** WHAT THE TASK REQUIRES **
Those lines of the data that hold the word "маалында" are to be copied out.

** DATA SUPPLIED **
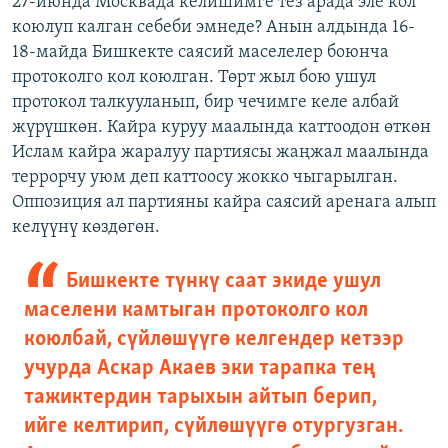
27-июнда Москвада келишимге тез арада эле кол
коюлуп калган себеби эмнеде? Анын алдында 16-
18-майда Бишкекте саясий маселелер боюнча
протоколго кол коюлган. Төрт жыл бою ушул
протокол талкууланып, бир чечимге келе албай
жүрүшкөн. Кайра куруу маалында каттоодон өткөн
Ислам кайра жаралуу партиясы жаңжал маалында
террорчу уюм деп каттоосу жокко чыгарылган.
Оппозиция ал партияны кайра саясий аренага алып
келүүнү көздөгөн.
Бишкекте түнкү саат экиде ушул
маселени камтыган протоколго кол
коюлбай, сүйлөшүүгө келгендер кетээр
учурда Аскар Акаев эки тарапка тең
тажиктердин тарыхын айтып берип,
ийге келтирип, сүйлөшүүгө отургузган.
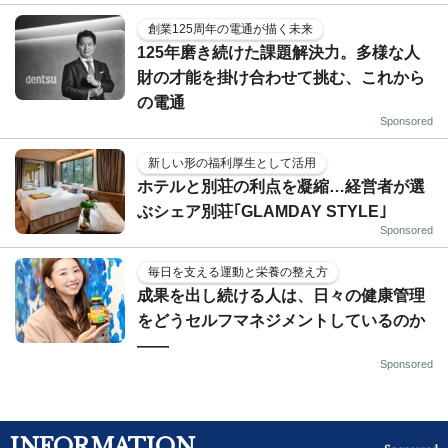
創業125周年の電通が描く未来
125年磨き続けた課題解決力。多様な人
財の才能を掛け合わせて挑む、これから
の電通
Sponsored
新しい形の福利厚生として活用
ホテルと別荘の利点を凝縮…経営者が選
ぶシェア別荘｢GLAMDAY STYLE｣
Sponsored
毎日を支える運動と栄養の整え方
成果を出し続ける人は、日々の健康管理
をどうセルフマネジメントしているのか
——
Sponsored
INFORMATION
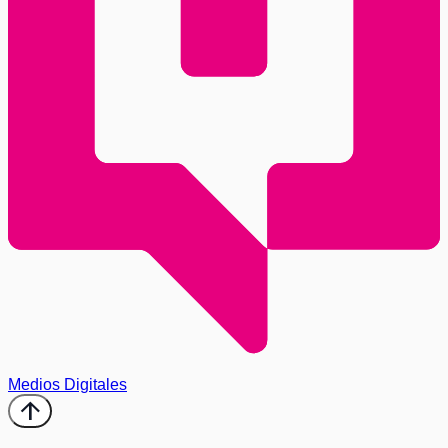
Medios Digitales
arrow_upward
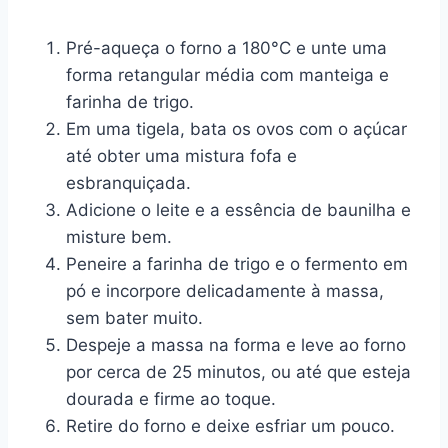
Pré-aqueça o forno a 180°C e unte uma
forma retangular média com manteiga e
farinha de trigo.
Em uma tigela, bata os ovos com o açúcar
até obter uma mistura fofa e
esbranquiçada.
Adicione o leite e a essência de baunilha e
misture bem.
Peneire a farinha de trigo e o fermento em
pó e incorpore delicadamente à massa,
sem bater muito.
Despeje a massa na forma e leve ao forno
por cerca de 25 minutos, ou até que esteja
dourada e firme ao toque.
Retire do forno e deixe esfriar um pouco.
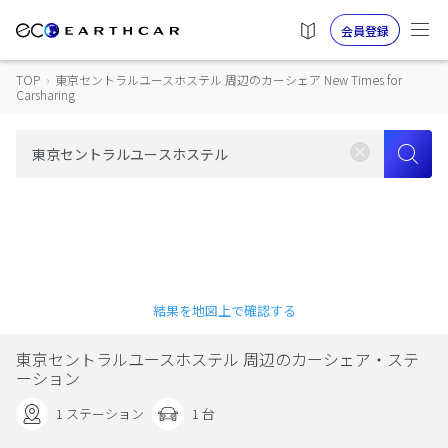
会員登録
TOP
›
東京セントラルユースホステル 周辺のカーシェア New Times for
Carsharing
結果を地図上で確認する
東京セントラルユースホステル 周辺のカーシェア・ステ
ーション
1 ステーション
1 台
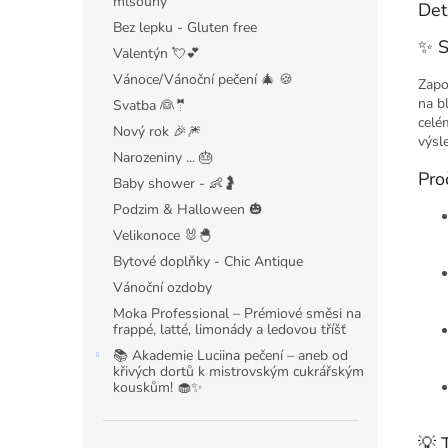
mlsouny
Det
Bez lepku - Gluten free
✨ S
Valentýn 💘💕
Vánoce/Vánoční pečení 🎄 🍪
Zapo
na bl
Svatba 👰🤵
celé
Nový rok 🎉🎆
výsl
Narozeniny ... 🎂
Pro
Baby shower - 👶🤰
Podzim & Halloween 🎃
Velikonoce 🐰🐣
Bytové doplňky - Chic Antique
Vánoční ozdoby
Moka Professional – Prémiové směsi na
frappé, latté, limonády a ledovou tříšť
📚 Akademie Luciina pečení – aneb od
křivých dortů k mistrovským cukrářským
kouskům! 🧁✨
💡 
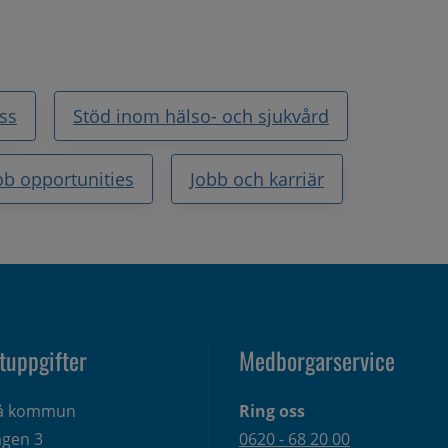
ss
Stöd inom hälso- och sjukvård
ob opportunities
Jobb och karriär
tuppgifter
Medborgarservice
eå kommun
Ring oss
gen 3 
0620 - 68 20 00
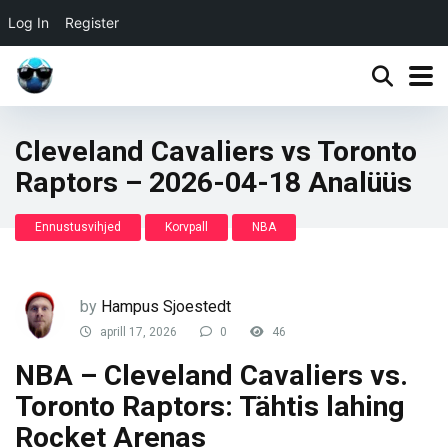
Log In
Register
Cleveland Cavaliers vs Toronto
Raptors – 2026-04-18 Analüüs
Ennustusvihjed
Korvpall
NBA
by
Hampus Sjoestedt
aprill 17, 2026
0
46
NBA – Cleveland Cavaliers vs.
Toronto Raptors: Tähtis lahing
Rocket Arenas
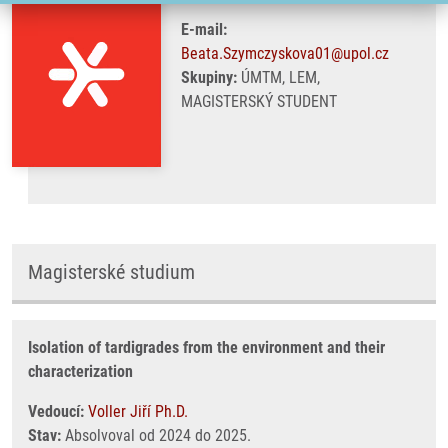
E-mail:
Beata.Szymczyskova01@upol.cz
Skupiny:
ÚMTM, LEM,
MAGISTERSKÝ STUDENT
Magisterské studium
Isolation of tardigrades from the environment and their
characterization
Vedoucí:
Voller Jiří Ph.D.
Stav:
Absolvoval od 2024 do 2025.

** SOLUTION TO THE PROBLEM **
жүрүшкөн. Кайра куруу маалында каттоодон өткөн
Ислам кайра жаралуу партиясы жаңжал маалында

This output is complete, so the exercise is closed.